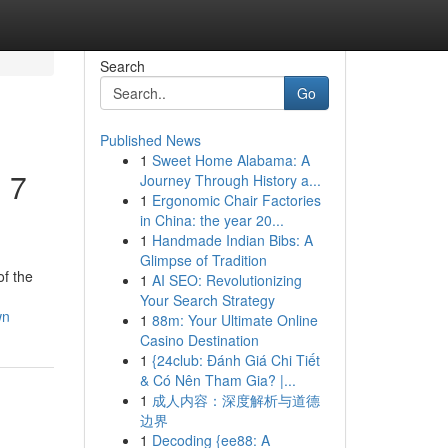
Search
Go
Published News
1
Sweet Home Alabama: A
 7
Journey Through History a...
1
Ergonomic Chair Factories
in China: the year 20...
1
Handmade Indian Bibs: A
Glimpse of Tradition
of the
1
AI SEO: Revolutionizing
Your Search Strategy
wn
1
88m: Your Ultimate Online
Casino Destination
1
{24club: Đánh Giá Chi Tiết
& Có Nên Tham Gia? |...
1
成人内容：深度解析与道德
边界
1
Decoding {ee88: A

+---+

§ **What is required**:
Taking the line that contains "Giá Chi Tiết" as the first, reproduce every line through the end of the entries exactly.

§ **Reply**:
{24club: Đánh Giá Chi Tiết
& Có Nên Tham Gia? |...
1
成人内容：深度解析与道德
边界
1
Decoding {ee88: A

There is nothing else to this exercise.